Just remember if you choose the iteration too high and there are not many blocks in your landscape, the final folds could be very similar (not much variability). 100 should be fine, but I'm not aware of the number of blocks that are created for you.

# Load required packages
library(blockCV)
library(randomForest)
library(ggplot2)

# Reading the SOC (response variable) and covariates
soc_data <- read.csv(file.choose(), header = TRUE)

data <- sf::st_as_sf(soc_data, coords = c("Longitude", "Latitude"), crs = 4326)

# Reading the raster background map for blockCV
elevation <- raster("elevation.tif")

n_rep <- 20
n_fold <- 10
# Create spatial blocks using blockCV package for spatial cross-validation
model_eval <- data.frame(rep = rep(NA, n_rep*n_fold), fold = NA MSE = NA, R2 = NA)
n <- 0
for (j in 1:n_rep) {  # j determines number of repetitions
  set.seed(j)
  sb <- cv_spatial(x = data,     # data
                   column = "SOC",         # response variable (variable of interest)
                   r = elevation,          # raster background map
                   size = 1000,            # size of the blocks in meters
                   k = n_fold,                 # number of folds
                   selection = "random",   # find evenly dispersed folds
                   iteration = 100,        
                   # biomod2 = TRUE,
                   raster_colors = terrain.colors(10, rev = TRUE))

  for(i in 1:n_fold){
    n <- n + 1

    test_set <- which(sb$folds_ids == i)
    train_set <- which(sb$folds_ids != i)

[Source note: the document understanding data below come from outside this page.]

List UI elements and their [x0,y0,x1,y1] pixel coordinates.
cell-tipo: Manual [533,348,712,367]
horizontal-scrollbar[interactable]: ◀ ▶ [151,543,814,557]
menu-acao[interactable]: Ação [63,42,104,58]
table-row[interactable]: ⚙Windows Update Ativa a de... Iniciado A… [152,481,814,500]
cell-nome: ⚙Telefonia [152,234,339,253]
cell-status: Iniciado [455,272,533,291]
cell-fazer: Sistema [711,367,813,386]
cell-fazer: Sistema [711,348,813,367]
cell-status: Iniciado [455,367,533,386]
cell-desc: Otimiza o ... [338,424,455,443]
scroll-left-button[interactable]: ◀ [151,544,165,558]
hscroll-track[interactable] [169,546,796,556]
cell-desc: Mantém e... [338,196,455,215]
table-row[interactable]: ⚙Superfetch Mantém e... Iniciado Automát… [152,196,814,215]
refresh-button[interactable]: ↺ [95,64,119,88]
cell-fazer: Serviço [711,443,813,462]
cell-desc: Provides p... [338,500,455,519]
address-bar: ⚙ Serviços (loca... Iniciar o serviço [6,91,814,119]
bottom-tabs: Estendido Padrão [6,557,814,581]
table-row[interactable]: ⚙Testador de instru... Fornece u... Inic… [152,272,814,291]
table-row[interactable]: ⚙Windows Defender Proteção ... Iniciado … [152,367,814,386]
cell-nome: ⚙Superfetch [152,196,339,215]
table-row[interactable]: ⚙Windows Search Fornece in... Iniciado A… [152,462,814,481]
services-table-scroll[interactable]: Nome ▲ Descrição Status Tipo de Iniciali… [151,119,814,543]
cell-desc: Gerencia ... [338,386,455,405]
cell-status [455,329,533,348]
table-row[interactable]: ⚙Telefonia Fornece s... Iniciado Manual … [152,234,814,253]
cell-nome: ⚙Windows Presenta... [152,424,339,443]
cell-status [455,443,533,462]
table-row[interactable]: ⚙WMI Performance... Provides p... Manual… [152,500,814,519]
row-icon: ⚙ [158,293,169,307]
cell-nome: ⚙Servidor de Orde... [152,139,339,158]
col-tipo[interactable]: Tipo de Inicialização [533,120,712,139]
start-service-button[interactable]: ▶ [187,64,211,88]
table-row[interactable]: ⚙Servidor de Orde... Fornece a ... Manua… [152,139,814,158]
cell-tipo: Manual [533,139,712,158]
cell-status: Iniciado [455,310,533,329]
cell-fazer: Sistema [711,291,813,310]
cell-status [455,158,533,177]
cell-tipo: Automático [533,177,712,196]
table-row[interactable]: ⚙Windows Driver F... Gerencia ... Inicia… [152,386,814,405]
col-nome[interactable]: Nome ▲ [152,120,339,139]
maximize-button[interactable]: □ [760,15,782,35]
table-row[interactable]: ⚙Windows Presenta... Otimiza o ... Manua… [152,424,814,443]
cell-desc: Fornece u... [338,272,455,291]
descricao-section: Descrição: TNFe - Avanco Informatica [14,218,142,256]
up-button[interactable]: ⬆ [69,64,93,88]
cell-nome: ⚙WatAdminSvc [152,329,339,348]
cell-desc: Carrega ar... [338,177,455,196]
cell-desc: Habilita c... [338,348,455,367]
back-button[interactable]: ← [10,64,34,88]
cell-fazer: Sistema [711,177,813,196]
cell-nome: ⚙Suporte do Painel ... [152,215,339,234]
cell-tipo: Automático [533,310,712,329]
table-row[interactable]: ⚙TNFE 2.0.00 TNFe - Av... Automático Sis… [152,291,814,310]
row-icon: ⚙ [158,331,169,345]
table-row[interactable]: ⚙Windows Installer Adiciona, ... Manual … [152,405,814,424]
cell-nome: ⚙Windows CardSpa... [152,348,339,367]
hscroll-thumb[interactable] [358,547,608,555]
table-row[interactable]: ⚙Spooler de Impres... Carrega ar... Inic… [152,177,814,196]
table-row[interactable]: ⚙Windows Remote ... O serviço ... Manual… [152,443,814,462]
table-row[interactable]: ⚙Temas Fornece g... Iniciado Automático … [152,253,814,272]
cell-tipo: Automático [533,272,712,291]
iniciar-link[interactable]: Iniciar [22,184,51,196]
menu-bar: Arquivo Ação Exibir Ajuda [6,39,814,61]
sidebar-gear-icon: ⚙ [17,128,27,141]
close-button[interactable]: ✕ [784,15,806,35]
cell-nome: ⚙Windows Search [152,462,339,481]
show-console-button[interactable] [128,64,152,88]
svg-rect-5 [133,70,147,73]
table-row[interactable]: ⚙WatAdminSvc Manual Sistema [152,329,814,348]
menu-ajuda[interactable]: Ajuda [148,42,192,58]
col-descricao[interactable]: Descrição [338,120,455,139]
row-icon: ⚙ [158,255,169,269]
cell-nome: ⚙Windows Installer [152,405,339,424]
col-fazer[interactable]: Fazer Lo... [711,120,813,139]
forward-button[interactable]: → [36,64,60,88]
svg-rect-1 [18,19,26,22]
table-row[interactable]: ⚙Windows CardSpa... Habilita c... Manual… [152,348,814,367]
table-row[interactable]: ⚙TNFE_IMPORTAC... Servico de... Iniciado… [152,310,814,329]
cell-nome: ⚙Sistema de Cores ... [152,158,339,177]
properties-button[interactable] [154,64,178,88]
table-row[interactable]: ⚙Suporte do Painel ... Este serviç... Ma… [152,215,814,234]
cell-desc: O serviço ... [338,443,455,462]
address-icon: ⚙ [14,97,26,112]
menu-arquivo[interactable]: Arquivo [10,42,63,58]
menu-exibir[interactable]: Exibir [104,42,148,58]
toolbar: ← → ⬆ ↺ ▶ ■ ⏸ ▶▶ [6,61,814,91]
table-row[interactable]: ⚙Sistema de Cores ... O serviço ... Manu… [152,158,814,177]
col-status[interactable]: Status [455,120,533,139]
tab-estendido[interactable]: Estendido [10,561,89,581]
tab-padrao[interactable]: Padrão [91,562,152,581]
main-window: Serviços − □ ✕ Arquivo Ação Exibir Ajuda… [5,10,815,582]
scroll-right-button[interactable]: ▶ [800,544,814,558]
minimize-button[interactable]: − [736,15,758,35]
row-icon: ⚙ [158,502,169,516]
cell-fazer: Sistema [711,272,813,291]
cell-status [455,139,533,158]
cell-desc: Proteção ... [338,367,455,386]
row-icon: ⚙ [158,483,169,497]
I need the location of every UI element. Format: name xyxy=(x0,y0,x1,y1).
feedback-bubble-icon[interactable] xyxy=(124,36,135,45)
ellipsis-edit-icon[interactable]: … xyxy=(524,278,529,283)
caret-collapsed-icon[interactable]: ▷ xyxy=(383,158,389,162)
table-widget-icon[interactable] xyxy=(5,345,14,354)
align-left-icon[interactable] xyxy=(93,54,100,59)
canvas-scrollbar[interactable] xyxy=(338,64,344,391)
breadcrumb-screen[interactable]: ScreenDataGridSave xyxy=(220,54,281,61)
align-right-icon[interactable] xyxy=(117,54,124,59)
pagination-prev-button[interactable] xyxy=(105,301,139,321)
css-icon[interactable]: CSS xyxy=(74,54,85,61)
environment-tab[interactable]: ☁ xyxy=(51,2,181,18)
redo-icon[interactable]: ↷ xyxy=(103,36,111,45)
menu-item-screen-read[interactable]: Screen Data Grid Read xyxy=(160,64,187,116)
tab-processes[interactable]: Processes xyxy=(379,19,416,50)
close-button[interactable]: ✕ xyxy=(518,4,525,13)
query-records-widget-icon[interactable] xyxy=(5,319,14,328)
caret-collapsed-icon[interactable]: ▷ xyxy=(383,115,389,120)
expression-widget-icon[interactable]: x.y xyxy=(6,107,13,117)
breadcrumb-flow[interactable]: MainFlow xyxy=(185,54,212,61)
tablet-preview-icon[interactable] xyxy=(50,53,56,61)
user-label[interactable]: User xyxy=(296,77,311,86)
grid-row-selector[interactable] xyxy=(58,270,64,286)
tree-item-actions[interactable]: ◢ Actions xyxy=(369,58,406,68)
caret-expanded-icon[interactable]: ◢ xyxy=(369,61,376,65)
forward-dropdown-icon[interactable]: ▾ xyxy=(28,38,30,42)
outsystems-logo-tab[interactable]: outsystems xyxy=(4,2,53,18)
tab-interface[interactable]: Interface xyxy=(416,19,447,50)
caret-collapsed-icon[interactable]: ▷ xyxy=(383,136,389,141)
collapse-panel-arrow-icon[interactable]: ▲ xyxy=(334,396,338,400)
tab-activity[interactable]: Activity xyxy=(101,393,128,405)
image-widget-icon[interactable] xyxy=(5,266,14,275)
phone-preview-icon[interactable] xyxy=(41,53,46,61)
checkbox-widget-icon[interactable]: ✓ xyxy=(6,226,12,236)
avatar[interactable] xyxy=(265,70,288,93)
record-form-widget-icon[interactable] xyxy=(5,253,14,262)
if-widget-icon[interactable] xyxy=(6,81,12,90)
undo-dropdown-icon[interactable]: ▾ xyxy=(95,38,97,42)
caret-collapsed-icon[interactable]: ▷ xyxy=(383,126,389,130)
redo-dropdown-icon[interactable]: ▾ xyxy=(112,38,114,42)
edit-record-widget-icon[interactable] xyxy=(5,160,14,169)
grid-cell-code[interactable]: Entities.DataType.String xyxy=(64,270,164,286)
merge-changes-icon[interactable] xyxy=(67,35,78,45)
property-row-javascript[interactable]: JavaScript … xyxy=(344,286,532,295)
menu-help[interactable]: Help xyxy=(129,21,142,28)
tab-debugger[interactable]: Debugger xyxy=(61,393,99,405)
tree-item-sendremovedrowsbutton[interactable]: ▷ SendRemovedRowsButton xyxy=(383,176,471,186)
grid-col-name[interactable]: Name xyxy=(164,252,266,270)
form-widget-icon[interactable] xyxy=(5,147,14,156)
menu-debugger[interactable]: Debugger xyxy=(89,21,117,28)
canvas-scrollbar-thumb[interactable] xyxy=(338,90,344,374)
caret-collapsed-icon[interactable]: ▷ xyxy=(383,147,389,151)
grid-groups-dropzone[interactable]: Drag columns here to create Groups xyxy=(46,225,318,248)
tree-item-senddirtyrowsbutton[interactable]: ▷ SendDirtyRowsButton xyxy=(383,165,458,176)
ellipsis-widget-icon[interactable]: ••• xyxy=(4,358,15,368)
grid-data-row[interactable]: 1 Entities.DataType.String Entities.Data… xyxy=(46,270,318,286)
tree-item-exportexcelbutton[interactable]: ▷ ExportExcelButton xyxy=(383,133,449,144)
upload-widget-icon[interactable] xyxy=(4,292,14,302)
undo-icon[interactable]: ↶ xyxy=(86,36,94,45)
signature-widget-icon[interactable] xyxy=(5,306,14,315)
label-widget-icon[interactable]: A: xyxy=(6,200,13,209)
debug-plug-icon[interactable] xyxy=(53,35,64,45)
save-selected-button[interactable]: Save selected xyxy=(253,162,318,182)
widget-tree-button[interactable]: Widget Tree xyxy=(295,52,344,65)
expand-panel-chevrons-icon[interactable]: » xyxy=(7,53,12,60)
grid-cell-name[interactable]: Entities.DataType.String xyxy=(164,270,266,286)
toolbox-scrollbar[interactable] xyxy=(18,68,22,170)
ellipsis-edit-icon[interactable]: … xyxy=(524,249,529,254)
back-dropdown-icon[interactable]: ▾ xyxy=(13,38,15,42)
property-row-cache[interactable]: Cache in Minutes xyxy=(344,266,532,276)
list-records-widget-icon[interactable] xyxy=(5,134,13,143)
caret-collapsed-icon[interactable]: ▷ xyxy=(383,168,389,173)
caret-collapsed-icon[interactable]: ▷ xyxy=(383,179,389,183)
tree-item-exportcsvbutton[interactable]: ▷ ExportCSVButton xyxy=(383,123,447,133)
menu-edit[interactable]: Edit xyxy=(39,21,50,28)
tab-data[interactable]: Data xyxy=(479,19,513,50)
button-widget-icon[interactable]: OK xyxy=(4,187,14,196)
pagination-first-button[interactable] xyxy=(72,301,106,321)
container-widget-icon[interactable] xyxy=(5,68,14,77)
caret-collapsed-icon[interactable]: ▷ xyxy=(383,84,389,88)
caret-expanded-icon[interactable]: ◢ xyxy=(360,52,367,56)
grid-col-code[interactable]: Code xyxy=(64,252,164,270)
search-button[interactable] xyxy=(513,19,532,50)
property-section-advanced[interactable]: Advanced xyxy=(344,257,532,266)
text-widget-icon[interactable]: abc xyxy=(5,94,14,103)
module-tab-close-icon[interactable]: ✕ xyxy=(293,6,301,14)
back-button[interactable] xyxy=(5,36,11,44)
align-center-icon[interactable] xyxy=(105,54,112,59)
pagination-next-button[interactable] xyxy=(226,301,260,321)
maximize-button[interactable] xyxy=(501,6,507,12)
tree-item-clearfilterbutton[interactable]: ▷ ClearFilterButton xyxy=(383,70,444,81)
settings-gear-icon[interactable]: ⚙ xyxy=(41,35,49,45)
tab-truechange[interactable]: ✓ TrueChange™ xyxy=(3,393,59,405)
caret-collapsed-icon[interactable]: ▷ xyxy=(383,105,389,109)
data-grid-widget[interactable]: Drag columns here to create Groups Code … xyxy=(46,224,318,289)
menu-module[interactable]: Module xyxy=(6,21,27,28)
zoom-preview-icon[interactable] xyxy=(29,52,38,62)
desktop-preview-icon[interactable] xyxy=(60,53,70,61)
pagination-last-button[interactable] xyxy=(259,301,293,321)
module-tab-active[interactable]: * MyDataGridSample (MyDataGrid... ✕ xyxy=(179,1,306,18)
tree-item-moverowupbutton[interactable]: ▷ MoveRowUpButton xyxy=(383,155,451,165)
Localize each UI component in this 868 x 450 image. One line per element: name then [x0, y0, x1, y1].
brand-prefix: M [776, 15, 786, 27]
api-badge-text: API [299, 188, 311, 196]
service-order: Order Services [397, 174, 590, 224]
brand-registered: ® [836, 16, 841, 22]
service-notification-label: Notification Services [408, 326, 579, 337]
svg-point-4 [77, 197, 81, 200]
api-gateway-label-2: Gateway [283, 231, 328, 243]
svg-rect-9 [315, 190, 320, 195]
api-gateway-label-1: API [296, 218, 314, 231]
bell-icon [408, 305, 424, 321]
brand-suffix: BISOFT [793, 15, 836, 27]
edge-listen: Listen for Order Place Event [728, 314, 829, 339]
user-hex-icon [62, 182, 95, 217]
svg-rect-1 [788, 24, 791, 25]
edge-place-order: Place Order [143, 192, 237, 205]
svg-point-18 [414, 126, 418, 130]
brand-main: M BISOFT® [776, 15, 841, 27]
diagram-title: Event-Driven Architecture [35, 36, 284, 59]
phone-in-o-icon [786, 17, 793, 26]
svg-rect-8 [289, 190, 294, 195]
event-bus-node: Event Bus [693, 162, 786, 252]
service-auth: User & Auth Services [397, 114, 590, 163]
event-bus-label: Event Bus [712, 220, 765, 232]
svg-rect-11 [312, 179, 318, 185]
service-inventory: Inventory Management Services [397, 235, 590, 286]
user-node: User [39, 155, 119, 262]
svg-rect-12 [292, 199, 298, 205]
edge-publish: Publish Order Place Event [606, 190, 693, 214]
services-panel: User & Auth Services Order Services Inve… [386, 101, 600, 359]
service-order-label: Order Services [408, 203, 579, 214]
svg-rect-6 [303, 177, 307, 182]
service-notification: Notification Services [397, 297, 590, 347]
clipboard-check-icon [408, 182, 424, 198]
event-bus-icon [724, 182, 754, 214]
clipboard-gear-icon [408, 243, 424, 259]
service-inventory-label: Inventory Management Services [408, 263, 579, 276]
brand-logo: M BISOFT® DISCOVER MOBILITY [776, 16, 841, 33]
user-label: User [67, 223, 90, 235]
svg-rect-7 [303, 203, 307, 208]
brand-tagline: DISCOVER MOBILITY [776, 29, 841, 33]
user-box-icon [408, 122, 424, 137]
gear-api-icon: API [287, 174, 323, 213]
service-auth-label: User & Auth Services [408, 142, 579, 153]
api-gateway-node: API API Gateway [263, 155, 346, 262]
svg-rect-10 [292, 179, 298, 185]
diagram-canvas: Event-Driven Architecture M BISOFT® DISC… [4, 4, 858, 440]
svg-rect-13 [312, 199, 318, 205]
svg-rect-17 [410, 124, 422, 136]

    test_data <- soc_data[test_set, ]
    train_data <- soc_data[train_set, ]

    # Fitting the Random Forest model on the training data
    RF_model <- randomForest(SOC ~ ., data = train_data, ntree = 500)

    # Making predictions on the testing data
    RF_predictions <- predict(RF_model, newdata = test_data)

    # Calculating the performance metrics
    RF_MSE <- mean((test_data$SOC - RF_predictions)^2)
    RF_R2 <- cor(test_data$SOC, RF_predictions)^2

    # Save the results for this fold
    model_eval$rep[n] <- j
    model_eval$fold[n] <- i
    model_eval$MSE[n] <- RF_MSE
    model_eval$R2[n] <- RF_R2
  }

}
rahulkgour commented 1 year ago

Dear @rvalavi,

Thank you for your kind response. I tried your code snippet as well, still I can see the performance little skewed. However, when I am trying with random 10 Fold Cross Validation through usual means (not implying blockCV) while training the model, I am getting the expected validation parameters.

Regards, Rahul

rvalavi commented 1 year ago

What do mean by "skewed" @rahulkgour ?

rvalavi commented 1 year ago

BTW, now I see your response is a continuous variable, you should not use column for your cv_spatial. That is only for categorical and binary data. Just remove that argument (in your case column = "SOC" must be removed).

rvalavi commented 1 year ago

I'll add a warning in the code that warns you about using the column argument when you have continuous data.

rahulkgour commented 1 year ago

Dear @rvalavi,

Sorry for the late reply.

I tweaked back my code again, and seems working as expected. I am really thankful for your assistance.

Yes, adding a warning in the code about the usage of column for continuous data would be really helpful for the users.

I think we can close this ticket.

Thanks again, Rahul

rvalavi commented 1 year ago

Perfect! I'm glad that was helpful @rahulkgour.